# Raw data
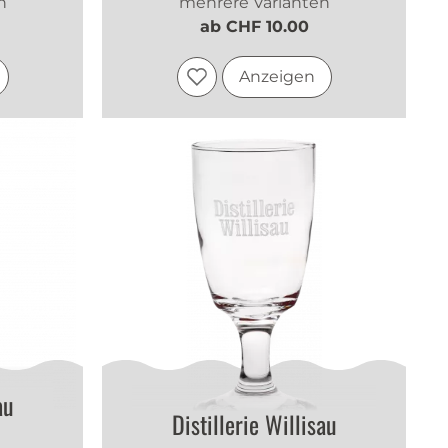
n
mehrere Varianten
ab CHF 10.00
Anzeigen
au
Distillerie Willisau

# What you will do
Word for word, restate all of the entries above and leave each picture out.

# Solution
n
mehrere Varianten
ab CHF 10.00
Anzeigen
au
Distillerie Willisau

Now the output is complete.